In the late 1940s through the 1950s air force colonel John Stapp and his team developed several kinds of rocket sleds that carried hogs, chimpanzees, black bears, and men along a track at very high speeds and then brought them to a sudden stop. Two of the most important measurements in these trials were g-force and jolts. Expressed using a lowercase “g” from the term “gravitational,” g is a measurement of acceleration that increases the weight of an object while its mass remains the same. If a man weighs 170 pounds, enduring an acceleration of 10g increases his weight ten times. He would weigh, at least momentarily, 1,700 pounds. Jolts are a measurement of the rate of the change in acceleration or deceleration. Whether in a rocket, an aircraft, or a car, a sudden start or stop can be the difference between life and death, and where was that line? How much could a man take? To answer these questions, Stapp ran trials on his rocket sleds, first at Edwards Air Force Base in California and then at Holloman in New Mexico, where he took command of the Aeromedical Field Laboratory.
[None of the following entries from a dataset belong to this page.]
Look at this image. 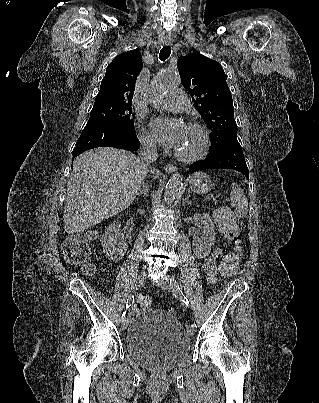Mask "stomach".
Masks as SVG:
<instances>
[{
  "instance_id": "1",
  "label": "stomach",
  "mask_w": 319,
  "mask_h": 403,
  "mask_svg": "<svg viewBox=\"0 0 319 403\" xmlns=\"http://www.w3.org/2000/svg\"><path fill=\"white\" fill-rule=\"evenodd\" d=\"M190 189L197 194H206L212 189V182L204 172H197L188 178Z\"/></svg>"
}]
</instances>
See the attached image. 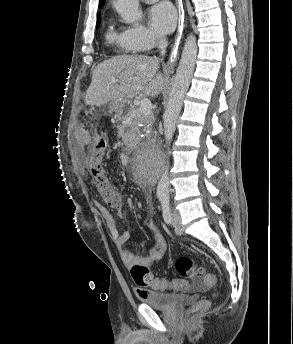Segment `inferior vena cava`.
<instances>
[{
    "mask_svg": "<svg viewBox=\"0 0 293 344\" xmlns=\"http://www.w3.org/2000/svg\"><path fill=\"white\" fill-rule=\"evenodd\" d=\"M157 42H158V48L160 49V54L163 56L166 52L168 41L166 37L162 35H157Z\"/></svg>",
    "mask_w": 293,
    "mask_h": 344,
    "instance_id": "inferior-vena-cava-1",
    "label": "inferior vena cava"
}]
</instances>
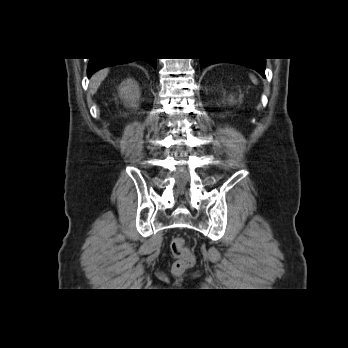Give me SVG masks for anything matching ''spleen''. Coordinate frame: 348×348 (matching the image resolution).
I'll list each match as a JSON object with an SVG mask.
<instances>
[{
	"label": "spleen",
	"instance_id": "1",
	"mask_svg": "<svg viewBox=\"0 0 348 348\" xmlns=\"http://www.w3.org/2000/svg\"><path fill=\"white\" fill-rule=\"evenodd\" d=\"M250 79L254 84H257V79L254 75H250Z\"/></svg>",
	"mask_w": 348,
	"mask_h": 348
}]
</instances>
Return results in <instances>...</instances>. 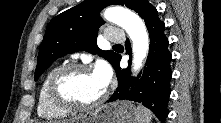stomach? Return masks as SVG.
<instances>
[{
    "instance_id": "stomach-1",
    "label": "stomach",
    "mask_w": 221,
    "mask_h": 123,
    "mask_svg": "<svg viewBox=\"0 0 221 123\" xmlns=\"http://www.w3.org/2000/svg\"><path fill=\"white\" fill-rule=\"evenodd\" d=\"M137 108L126 101L104 104L80 115L73 123H137Z\"/></svg>"
}]
</instances>
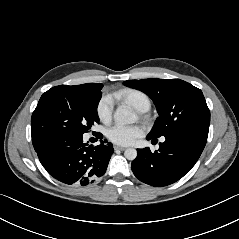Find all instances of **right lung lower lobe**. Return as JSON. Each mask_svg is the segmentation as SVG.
<instances>
[{
  "instance_id": "1",
  "label": "right lung lower lobe",
  "mask_w": 239,
  "mask_h": 239,
  "mask_svg": "<svg viewBox=\"0 0 239 239\" xmlns=\"http://www.w3.org/2000/svg\"><path fill=\"white\" fill-rule=\"evenodd\" d=\"M100 134V139H102ZM101 140L95 147L83 142V135L58 134L45 141L38 149L43 167L55 179L68 185H88L103 176L114 149Z\"/></svg>"
}]
</instances>
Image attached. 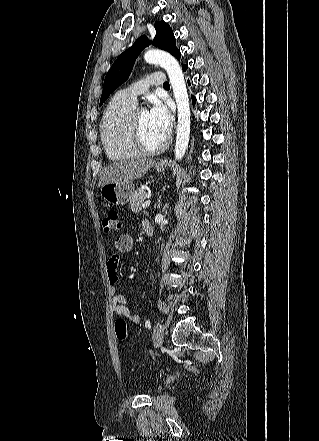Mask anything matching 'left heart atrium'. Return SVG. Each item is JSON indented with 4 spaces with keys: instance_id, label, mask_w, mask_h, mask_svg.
<instances>
[{
    "instance_id": "obj_1",
    "label": "left heart atrium",
    "mask_w": 319,
    "mask_h": 441,
    "mask_svg": "<svg viewBox=\"0 0 319 441\" xmlns=\"http://www.w3.org/2000/svg\"><path fill=\"white\" fill-rule=\"evenodd\" d=\"M147 113L156 131L161 136L167 137L172 127V116L168 107L158 100H153Z\"/></svg>"
}]
</instances>
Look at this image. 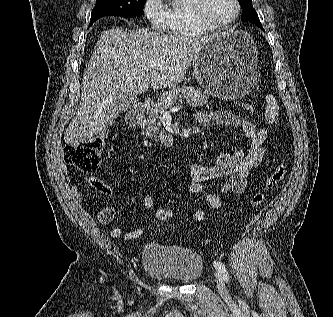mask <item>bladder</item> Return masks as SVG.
<instances>
[{"label":"bladder","instance_id":"bladder-1","mask_svg":"<svg viewBox=\"0 0 333 317\" xmlns=\"http://www.w3.org/2000/svg\"><path fill=\"white\" fill-rule=\"evenodd\" d=\"M145 272L154 278L189 284L203 272V258L196 251L175 246L148 244L142 251Z\"/></svg>","mask_w":333,"mask_h":317}]
</instances>
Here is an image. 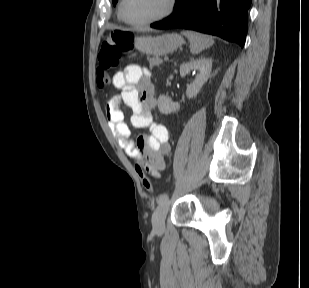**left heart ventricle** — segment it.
<instances>
[{
	"instance_id": "1",
	"label": "left heart ventricle",
	"mask_w": 309,
	"mask_h": 288,
	"mask_svg": "<svg viewBox=\"0 0 309 288\" xmlns=\"http://www.w3.org/2000/svg\"><path fill=\"white\" fill-rule=\"evenodd\" d=\"M167 6L168 0H126L124 14L127 19L139 22L160 15Z\"/></svg>"
}]
</instances>
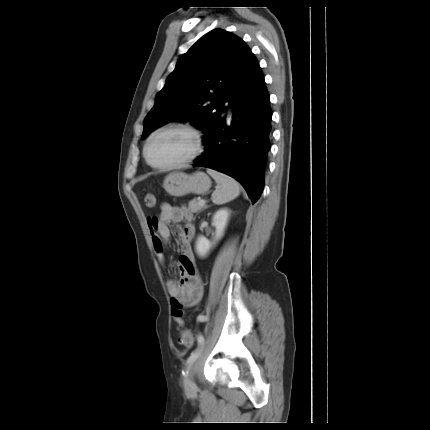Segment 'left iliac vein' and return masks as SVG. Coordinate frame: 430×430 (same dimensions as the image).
Listing matches in <instances>:
<instances>
[{
  "label": "left iliac vein",
  "instance_id": "1",
  "mask_svg": "<svg viewBox=\"0 0 430 430\" xmlns=\"http://www.w3.org/2000/svg\"><path fill=\"white\" fill-rule=\"evenodd\" d=\"M195 367H196V364L193 362L192 364H190L188 371H187L186 388L188 390H195L196 389V384H195L194 378H193Z\"/></svg>",
  "mask_w": 430,
  "mask_h": 430
}]
</instances>
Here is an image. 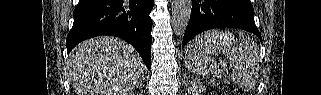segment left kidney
Returning <instances> with one entry per match:
<instances>
[{
    "instance_id": "left-kidney-1",
    "label": "left kidney",
    "mask_w": 321,
    "mask_h": 95,
    "mask_svg": "<svg viewBox=\"0 0 321 95\" xmlns=\"http://www.w3.org/2000/svg\"><path fill=\"white\" fill-rule=\"evenodd\" d=\"M191 90H192V95H200L201 92H203L205 89L203 87L195 86L191 88Z\"/></svg>"
}]
</instances>
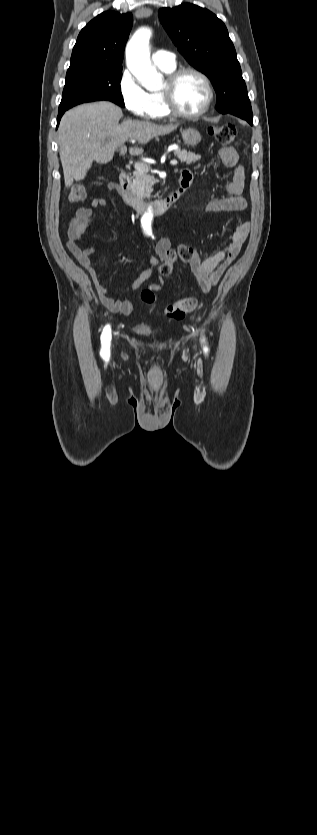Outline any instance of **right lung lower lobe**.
I'll use <instances>...</instances> for the list:
<instances>
[{
    "label": "right lung lower lobe",
    "mask_w": 317,
    "mask_h": 835,
    "mask_svg": "<svg viewBox=\"0 0 317 835\" xmlns=\"http://www.w3.org/2000/svg\"><path fill=\"white\" fill-rule=\"evenodd\" d=\"M66 110L59 111L58 118H57V127L59 125L60 119Z\"/></svg>",
    "instance_id": "obj_1"
}]
</instances>
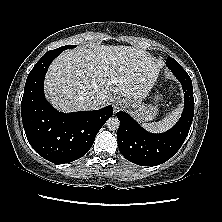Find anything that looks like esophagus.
Here are the masks:
<instances>
[{"instance_id":"1","label":"esophagus","mask_w":222,"mask_h":222,"mask_svg":"<svg viewBox=\"0 0 222 222\" xmlns=\"http://www.w3.org/2000/svg\"><path fill=\"white\" fill-rule=\"evenodd\" d=\"M126 102L124 100L118 99L114 102L113 107H114V112H117L123 108H125Z\"/></svg>"}]
</instances>
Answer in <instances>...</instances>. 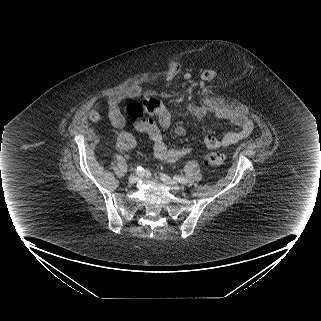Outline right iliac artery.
Returning <instances> with one entry per match:
<instances>
[{"mask_svg":"<svg viewBox=\"0 0 321 321\" xmlns=\"http://www.w3.org/2000/svg\"><path fill=\"white\" fill-rule=\"evenodd\" d=\"M133 170H135L137 173L142 172V168L138 166L133 168Z\"/></svg>","mask_w":321,"mask_h":321,"instance_id":"right-iliac-artery-1","label":"right iliac artery"}]
</instances>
Gil Moore, who knew Stapp, told me that his steel-rimmed glasses gave him the mild-mannered look of a high school teacher, but he was fearless. Stapp’s policy was never to let one of his men ride a rocket sled unless he had ridden it first. In some twenty-nine rocket sled trials, Stapp reached a g maximum of 45, three times the suspected limit for the human body. He suffered a number of injuries, including hemorrhaged retinas, cracked ribs, and two broken wrists. Burgess and Dubbs write that, in addition to injuries like Stapp’s, other volunteers sustained “abrasions, lost teeth fillings, concussion, and unconsciousness.”

At Edwards, Stapp built the so-called Gee-Whizz machine, running trials with 185-pound mannequins or crash dummies. File footage shows all kinds of mishaps: the sled coming off the tracks, the restraining harness snapping and vaulting the mannequin hundreds of feet beyond the sled, the mannequin’s head popping off. Chimpanzees rode the Gee-Whizz machine too, in various positions, and under anesthetic so that whatever happened to them, they would not know it. To simulate a plane crash, or perhaps a crash landing in a spacecraft, chimpanzees were positioned headfirst and lying down. Reports indicate that the maximum deceleration experienced by these chimpanzees was a top speed of 169mph stopping within eighteen feet, which resulted in a momentary g-force of 270, far beyond the g-force possible in an accelerating rocket. Death was nearly certain. According to Burgess and Dubbs, one of the researchers working on the project described what became of the chimps after these tests as “a mess.”